Kelleher FPL profile: stats, ownership, captaincy outlook

Profile

Caoimhín Kelleher is listed as a Brentford goalkeeper in FPL and sits in the useful mid-budget bracket at £4.8m. He opened the game at £4.5m, so owners have already banked a +£0.3m rise across the season. At this price, the appeal is straightforward. You are not buying attacking upside, with 0 goals and 0 assists, you are buying reliable minutes, save volume and clean-sheet routes. Kelleher has played 3060 minutes, which points to a stable role and removes a lot of the rotation fear that can hurt goalkeeper picks late in the campaign.

His current status is a, so there is no injury flag complicating the decision. For managers looking to avoid spending heavily in goal, that availability matters. Kelleher is not a glamour pick, but he is the kind of goalkeeper who can support a balanced squad structure while still posting respectable totals.

This-season output

Kelleher has produced 132 total points this season, with a 3.9 points per game average. That is a solid return for a £4.8m goalkeeper and enough to keep him in the conversation for both starters and rotation setups. His recent level is also steady rather than spectacular, with a 4.5 form over the last five matches.

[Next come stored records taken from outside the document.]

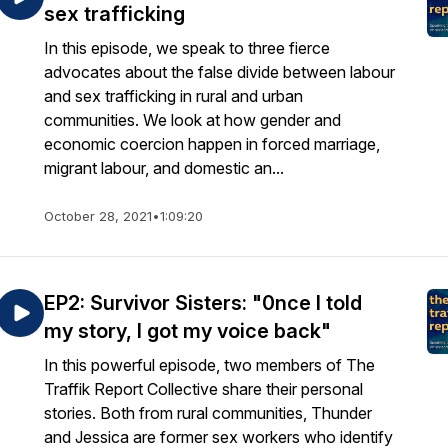
sex trafficking
In this episode, we speak to three fierce
advocates about the false divide between labour
and sex trafficking in rural and urban
communities. We look at how gender and
economic coercion happen in forced marriage,
migrant labour, and domestic an...
October 28, 2021
•
1:09:20
EP2: Survivor Sisters: "0nce I told
my story, I got my voice back"
In this powerful episode, two members of The
Traffik Report Collective share their personal
stories. Both from rural communities, Thunder
and Jessica are former sex workers who identify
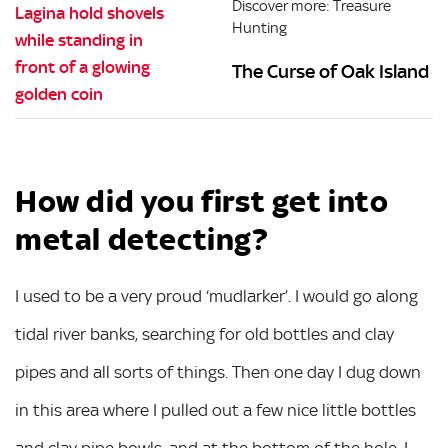
Discover more: Treasure
Hunting
The Curse of Oak Island
How did you first get into
metal detecting?
I used to be a very proud ‘mudlarker’. I would go along
tidal river banks, searching for old bottles and clay
pipes and all sorts of things. Then one day I dug down
in this area where I pulled out a few nice little bottles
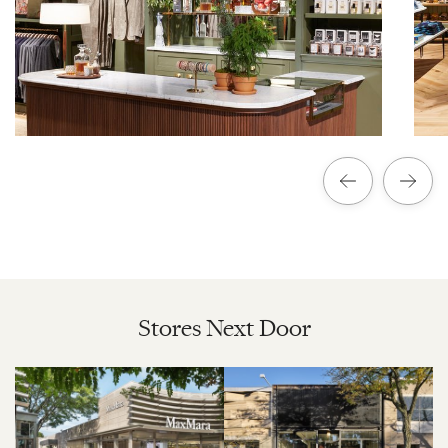
Stores Next Door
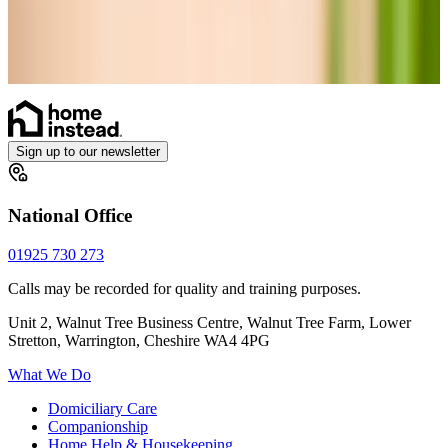
Diabetes Monitoring
Vital Signs Monitoring
Ventilator Care
Health Care at home
Sign up to our newsletter
National Office
01925 730 273
Calls may be recorded for quality and training purposes.
Unit 2, Walnut Tree Business Centre, Walnut Tree Farm, Lower
Stretton, Warrington, Cheshire WA4 4PG
What We Do
Domiciliary Care
Companionship
Home Help & Housekeeping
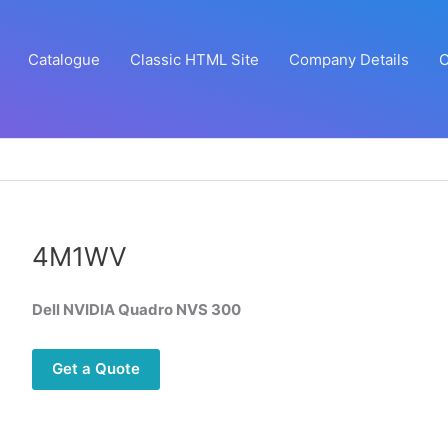
Catalogue
Classic HTML Site
Company Details
C
4M1WV
Dell NVIDIA Quadro NVS 300
Get a Quote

The core of his output comes from 10 clean sheets, supported by 9 bonus points. That bonus number is important because it suggests he has not relied only on shutouts. His underlying FPL scoring profile has enough all-round contribution to edge into bonus when Brentford keep games competitive. The data backs that up, with a 520 BPS total and an ICT Index of 81.3. For a goalkeeper, those are healthy numbers and reinforce the idea that he can score even in tougher fixtures through saves and bonus involvement.

Ownership and price journey

Kelleher is currently selected by 12.2% of managers, which puts him in the interesting zone between mainstream and differential. He is not a pure punt, but he is also far from a template lock. That ownership level means he can still move rank for you, especially if popular alternatives blank.

The transfer trend this gameweek is negative, though. He has seen +14,180 transfers in but -56,301 transfers out. That is a significant net sell-off and likely reflects managers reacting to the fixture run rather than any issue with minutes or fitness. In practical terms, that makes Kelleher a more contrarian hold than buy right now. If you already own him, you are leaning against the market. If you do not, you would be buying into a player others are clearly moving away from.

Upcoming outlook

The schedule explains the caution. In GW36, Brentford travel away to Manchester City, where Kelleher is projected at just 3.72 xP. In GW37, the fixture improves at home to Crystal Palace, with a stronger 4.57 xP. Then in GW38, he finishes away to Liverpool for 3.91 xP.

That gives him one clearly attractive fixture in the final three and two matches where clean-sheet probability is naturally lower. The good news is that goalkeeper scoring can still survive difficult opponents through save points, and Kelleher’s season-long profile suggests he is capable of that. Still, this is not the run where you would expect explosive returns. It is more a case of hoping for a solid score against Palace and damage limitation elsewhere.

Captaincy should not really enter the conversation. Even with a respectable 132-point season, goalkeepers remain low-ceiling captain options, and Kelleher’s final three fixtures do not change that. He is a starter consideration, not an armband one.

Verdict

Watch or hold, rather than buy aggressively. Kelleher’s season has been good enough, with 132 points, 10 clean sheets, 9 bonus and a dependable 3060 minutes. The £4.8m price is still fair, and the 12.2% ownership means he is not overexposed. But the immediate fixture list is mixed, and the heavy -56,301 transfer-out number shows where the market is leaning.

If you already own him, keeping him is defensible, especially if you have bigger fires elsewhere. If you are shopping for a new goalkeeper for the run-in, he is not quite a priority buy. The best label is hold/watch, with GW37 vs CRY the standout week to expect a return.